Monday, December 17, 2012

End of year data thinking

Lately, Big Aanalytics 2012, NY hosted an interesting live panel discussion. The name was quite catchy, "Do you believe in Santa? How about Data Scientist?” Four guests were invited to the panel, including Geoffrey Guerdat, Director of Data Engineering Group from Gilt.
Guests and audience had heated discussion around the topic. Personally, I enjoyed almost all of Geof's comments and opinions. He precisely described what I have been observing and thinking this year. In the following, I just highlighted a few points that really touched my heart.
  •  Team building

The Data Engineering group has 12 members, majoring in 3 main areas - Business Intelligence, Data Engineering and Data Science. This is the mix I'd like to see and be involved with as well. Data Engineers are extremely important, in my opinion, sometimes even more important than both BI and DS analyst. They are in charge of plumbing (ETL) and making sure everything works. Organizations normally start their data team with BI. So BI has longer history and more "credibility and reputation" than the fancy DS. Having a good BI sub-team, ensures the companies to have access to vital measurements and make smarter decision. The DS sub-team is crucial as well. As Geof pointed out, with the amount of data, and time it takes to process them, DS analysts kind of bridge the gap between BI and DE. And they are aware of more techniques/tools than traditional BI analysts.

Ideally, I'd like to see the mix of those 3 functions change over time. At beginning, one might want more BI and DE people, but way less DS people (definitely not completely missing. DS people need to get trained on company's data over time.) This mix will focus on sorting things out and serve other departments inside an organization. As things got more stable, one would get more DS but less BI people. Thus, the team could work closely with a few teams to solve harder problems.
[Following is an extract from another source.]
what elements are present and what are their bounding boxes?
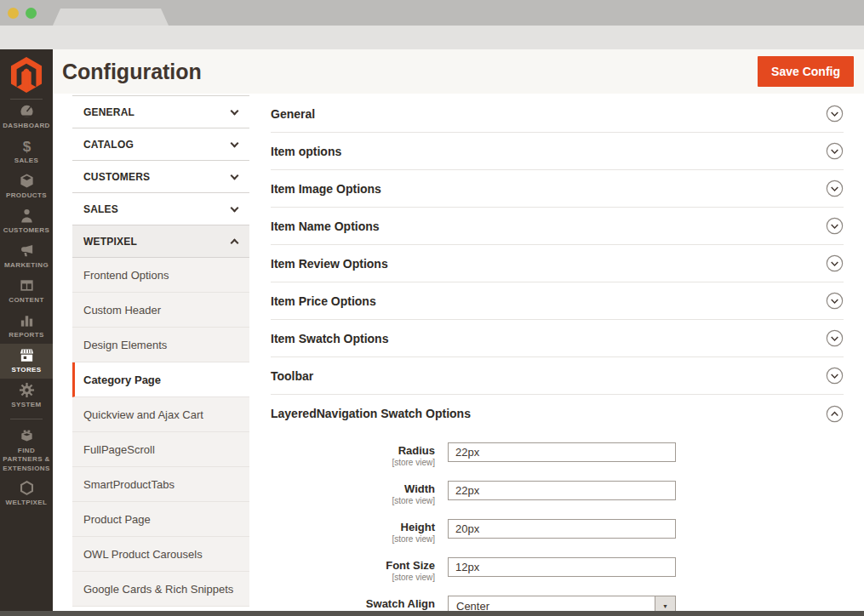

Geof constructs his team around two Data Scientists, one is strong in Statistics and one is strong in Computer Science. They provide guidance and act as quarterbacks. The solution sounds very clever to me. My ideal team would include 1 director, who is very good at working inside an organization (aka, politics, as someone call it), 2 tech leads (1 stat and 1 cs). All other team members are acquired around this golden triangle. However, I see many companies hire "managers" to manager data teams, who have never written a single line of code. They had a hard time identifying problems and bottlenecks; they even had hard time recognizing/accepting suggestions from the data scientist inside the group. All is because that, they often don't know data as well as the people who work with data 40 hours a week.

I'd appreciate data managers to have good "listening" and "summarizing" skills, and data scientists to have the nature of curiosity and ability to prove or implement their own thoughts.


  • As more people become data scientists by clicking buttons inside "tools", is it good or bad?

Some companies who are in the tool business, actually aimed their goal to be "let everyone be data scientist". Please allow me to frown to such claims. It's very dangerous if everybody were a data scientist. "Data People" are armed with more and more powerful data mining weapons. They are capable of doing more harm. And not only they need to understand the underlying models to explain to others, they also need to know well enough to recognize the spots to reconstruct and optimize their models. People need to get trained on understand the input data (meaning familiar with the business, and knowing what's available), and output data (to identify how to act upon the insights).

  • How can someone tie a dollar amount to Data teams?

All the panelists agreed that it's hard to do so. Well, my response is "don't even get yourself there". In both of my jobs, companies tried to tie revenue goal/gain to data teams. They both failed. Whenever I see companies try to put a price tag on data teams, it only occurs to me that they haven't realized the value of their data, or truly recognized the fact that data team provides guidance and advice is helpful and important. They probably still think data as accessories, something supplementary not necessary. However, in my opinion, data should be treated as one of the organization's product lines. It's as important as all other products. With the amount of data we have on our users, and the amount of insights we know about them, we have just started the data journey.

  • Tools data scientists use

Geof mentioned R/sql/vi/emacs/shell/java. It seems rather primitive. However, they are really powerful. I hate teams become tool-dependant, which creates bottlenecks naturally. Because it's hard for others to maintain the system and make changes, particularly when the tool experts are not around.

  • What makes good data scientists?

"Moving the info around, reconstructing info in some other way, and making use out of it ...", Geof summarized. This truly describes what I am working in the past few months, to consolidate data in a way that is easy to consume and make sense to both analysts and the entire company. I believe, without solid foundations, no buildings on top should be called "success". So data plumbing and pumping is really the key to everything.

One of the audiences raised an interesting point, the short of data scientists is just a gap of education. Right now some schools are teaching statistics to elementaries. It's going to be fun to teach my kindergartener "averages" and tell him that "average American kindergartener" actually doesn't not exist!